Color Conditional Generation with Sliced Wasserstein Guidance
Alexander Lobashev, Maria Larchenko, Dmitry Guskov
TL;DR
This work tackles the challenge of color-conditioned image generation by enabling precise color control through a training-free diffusion-guidance mechanism. It introduces SW-Guidance, which optimizes a differentiable $SW_1$ distance between the generated image's color distribution and a reference palette during sampling, thereby aligning colors while preserving the textual prompt's semantics. The approach yields state-of-the-art color similarity to reference palettes on SD1.5 and SDXL without transferring unwanted textures, and remains compatible with additional conditioning like ControlNets. Theoretical guarantees connect SW convergence to moment convergence, while extensive ablations and qualitative results validate effectiveness and robustness across architectures and datasets.
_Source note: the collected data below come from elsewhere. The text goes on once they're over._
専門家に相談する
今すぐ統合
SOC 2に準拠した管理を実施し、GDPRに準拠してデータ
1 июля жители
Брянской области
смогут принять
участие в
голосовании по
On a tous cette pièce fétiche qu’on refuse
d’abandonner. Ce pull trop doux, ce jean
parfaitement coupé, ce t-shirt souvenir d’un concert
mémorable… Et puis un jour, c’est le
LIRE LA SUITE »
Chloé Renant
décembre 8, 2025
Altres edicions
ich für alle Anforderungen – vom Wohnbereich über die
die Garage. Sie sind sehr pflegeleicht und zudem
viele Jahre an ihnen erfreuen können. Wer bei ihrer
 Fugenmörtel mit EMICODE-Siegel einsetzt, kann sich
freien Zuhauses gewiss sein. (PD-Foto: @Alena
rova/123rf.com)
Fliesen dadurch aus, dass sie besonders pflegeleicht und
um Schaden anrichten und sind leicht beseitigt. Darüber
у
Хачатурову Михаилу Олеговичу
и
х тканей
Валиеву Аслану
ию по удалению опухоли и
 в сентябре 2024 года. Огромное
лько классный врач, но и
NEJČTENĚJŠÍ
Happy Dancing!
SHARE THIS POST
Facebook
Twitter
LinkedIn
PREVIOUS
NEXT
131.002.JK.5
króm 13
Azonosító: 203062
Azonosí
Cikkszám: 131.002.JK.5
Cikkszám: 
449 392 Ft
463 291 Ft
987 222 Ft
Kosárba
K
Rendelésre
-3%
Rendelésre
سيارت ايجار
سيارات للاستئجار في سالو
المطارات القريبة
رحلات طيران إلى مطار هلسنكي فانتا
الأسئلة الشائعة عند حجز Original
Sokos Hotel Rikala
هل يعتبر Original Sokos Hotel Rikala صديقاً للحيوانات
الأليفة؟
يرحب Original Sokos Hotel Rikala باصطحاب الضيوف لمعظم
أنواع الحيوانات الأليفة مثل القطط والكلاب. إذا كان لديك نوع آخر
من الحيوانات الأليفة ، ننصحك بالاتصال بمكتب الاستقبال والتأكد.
The work is impactful for color-accurate image synthesis in creative and design tasks, offering a practical, training-free path to palette-guided generation.
Abstract
We propose SW-Guidance, a training-free approach for image generation conditioned on the color distribution of a reference image. While it is possible to generate an image with fixed colors by first creating an image from a text prompt and then applying a color style transfer method, this approach often results in semantically meaningless colors in the generated image. Our method solves this problem by modifying the sampling process of a diffusion model to incorporate the differentiable Sliced 1-Wasserstein distance between the color distribution of the generated image and the reference palette. Our method outperforms state-of-the-art techniques for color-conditional generation in terms of color similarity to the reference, producing images that not only match the reference colors but also maintain semantic coherence with the original text prompt. Our source code is available at https://github.com/alobashev/sw-guidance/.